▸ Activity
Scan the records for the word "membaik". Return each line where it is found.

▸ Material provided
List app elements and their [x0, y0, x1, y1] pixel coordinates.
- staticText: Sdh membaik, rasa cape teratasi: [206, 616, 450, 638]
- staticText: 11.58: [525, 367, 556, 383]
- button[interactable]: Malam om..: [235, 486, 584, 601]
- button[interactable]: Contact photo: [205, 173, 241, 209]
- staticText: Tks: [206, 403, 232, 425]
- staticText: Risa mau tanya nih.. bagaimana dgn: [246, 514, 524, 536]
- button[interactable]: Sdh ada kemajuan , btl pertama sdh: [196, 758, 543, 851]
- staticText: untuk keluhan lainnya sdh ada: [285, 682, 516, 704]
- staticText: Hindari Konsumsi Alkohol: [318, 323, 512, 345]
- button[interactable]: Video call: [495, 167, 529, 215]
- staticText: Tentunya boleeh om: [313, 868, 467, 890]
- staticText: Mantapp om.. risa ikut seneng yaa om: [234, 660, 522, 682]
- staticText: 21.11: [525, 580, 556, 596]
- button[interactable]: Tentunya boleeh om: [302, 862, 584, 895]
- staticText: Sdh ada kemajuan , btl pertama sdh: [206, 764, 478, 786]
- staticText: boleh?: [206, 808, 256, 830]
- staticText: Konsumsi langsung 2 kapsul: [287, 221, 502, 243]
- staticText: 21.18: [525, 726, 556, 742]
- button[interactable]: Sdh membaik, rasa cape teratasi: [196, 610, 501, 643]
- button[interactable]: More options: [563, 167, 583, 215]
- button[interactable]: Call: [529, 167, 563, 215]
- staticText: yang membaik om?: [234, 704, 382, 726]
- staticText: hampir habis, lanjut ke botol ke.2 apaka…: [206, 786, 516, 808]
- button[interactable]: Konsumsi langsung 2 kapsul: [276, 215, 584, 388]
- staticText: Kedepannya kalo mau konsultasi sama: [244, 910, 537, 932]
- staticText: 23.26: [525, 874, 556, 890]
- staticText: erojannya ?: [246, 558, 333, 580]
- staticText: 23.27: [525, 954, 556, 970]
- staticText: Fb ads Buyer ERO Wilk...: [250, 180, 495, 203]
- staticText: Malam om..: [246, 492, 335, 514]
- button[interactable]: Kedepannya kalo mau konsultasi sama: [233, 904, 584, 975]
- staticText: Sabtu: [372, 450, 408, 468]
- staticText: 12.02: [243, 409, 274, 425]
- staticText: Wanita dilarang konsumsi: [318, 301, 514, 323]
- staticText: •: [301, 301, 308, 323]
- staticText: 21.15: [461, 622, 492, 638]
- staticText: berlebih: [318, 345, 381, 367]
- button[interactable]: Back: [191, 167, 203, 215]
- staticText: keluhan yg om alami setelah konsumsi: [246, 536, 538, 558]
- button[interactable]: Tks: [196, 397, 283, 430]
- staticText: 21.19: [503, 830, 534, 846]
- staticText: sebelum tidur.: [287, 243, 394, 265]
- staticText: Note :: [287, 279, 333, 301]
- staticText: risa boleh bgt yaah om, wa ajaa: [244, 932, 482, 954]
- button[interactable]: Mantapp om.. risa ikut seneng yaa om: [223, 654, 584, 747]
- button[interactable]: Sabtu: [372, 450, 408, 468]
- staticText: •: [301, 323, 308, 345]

==

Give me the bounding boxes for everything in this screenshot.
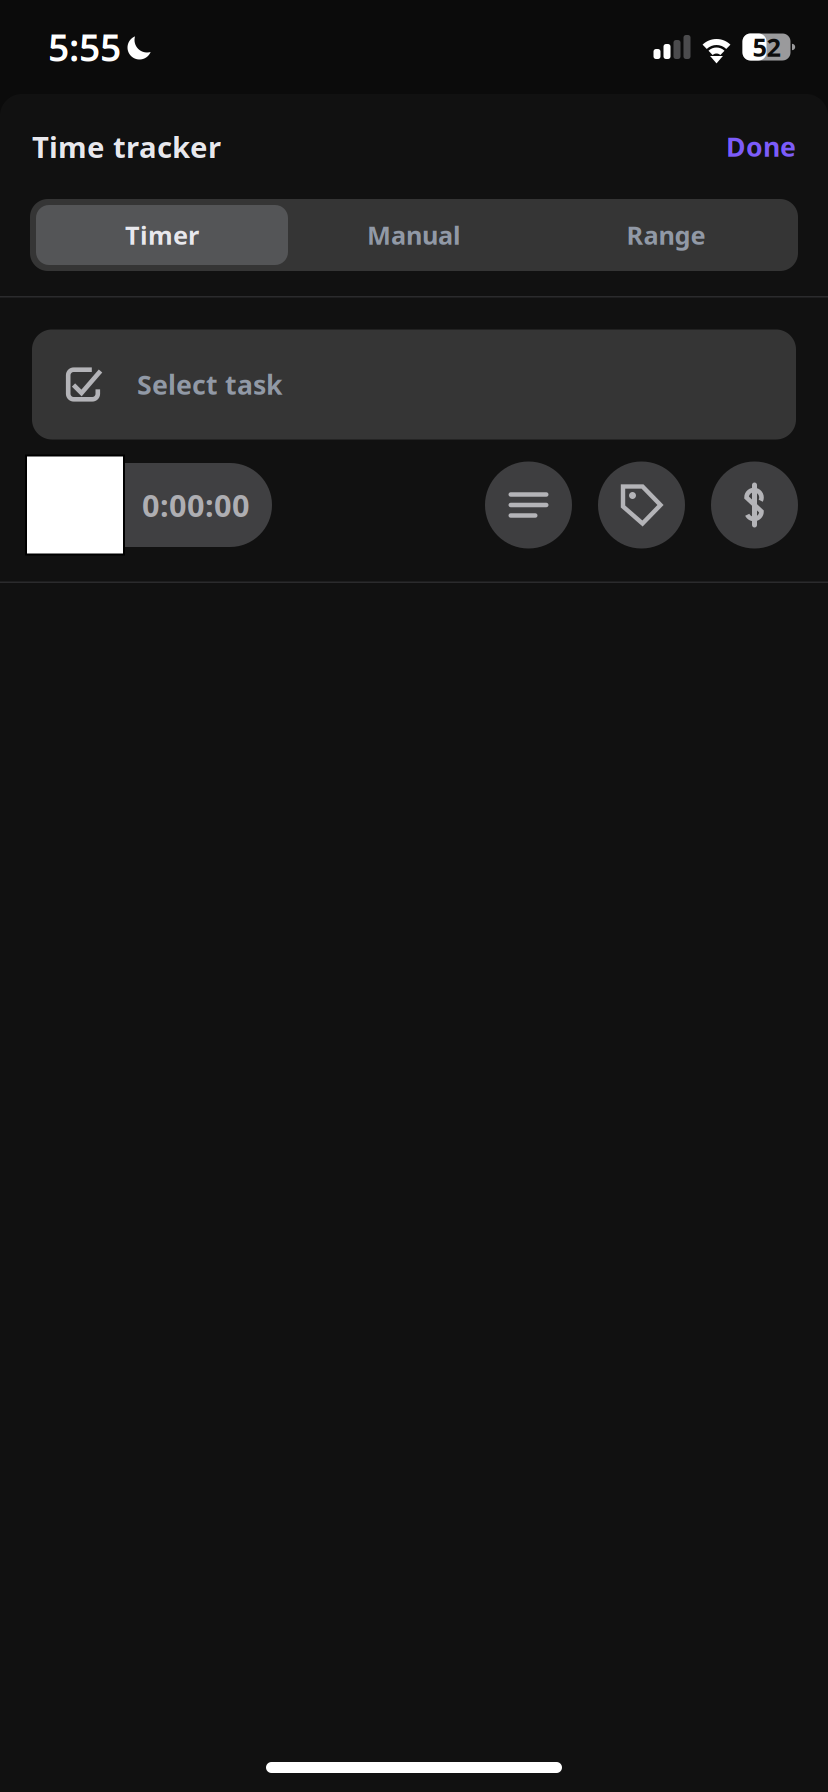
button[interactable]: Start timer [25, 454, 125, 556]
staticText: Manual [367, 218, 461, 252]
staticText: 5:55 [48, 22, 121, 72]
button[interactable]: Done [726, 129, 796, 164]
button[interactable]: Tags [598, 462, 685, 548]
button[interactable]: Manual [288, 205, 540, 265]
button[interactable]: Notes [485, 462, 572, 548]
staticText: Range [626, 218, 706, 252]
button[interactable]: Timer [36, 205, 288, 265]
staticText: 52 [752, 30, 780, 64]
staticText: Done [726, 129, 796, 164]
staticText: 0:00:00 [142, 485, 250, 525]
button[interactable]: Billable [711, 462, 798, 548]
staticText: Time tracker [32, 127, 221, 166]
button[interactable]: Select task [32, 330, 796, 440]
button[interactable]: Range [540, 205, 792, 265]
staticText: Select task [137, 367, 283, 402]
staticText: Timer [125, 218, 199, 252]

▸ Task answer
- staticText: Sdh membaik, rasa cape teratasi: [206, 616, 450, 638]
- button[interactable]: Sdh membaik, rasa cape teratasi: [196, 610, 501, 643]
- staticText: yang membaik om?: [234, 704, 382, 726]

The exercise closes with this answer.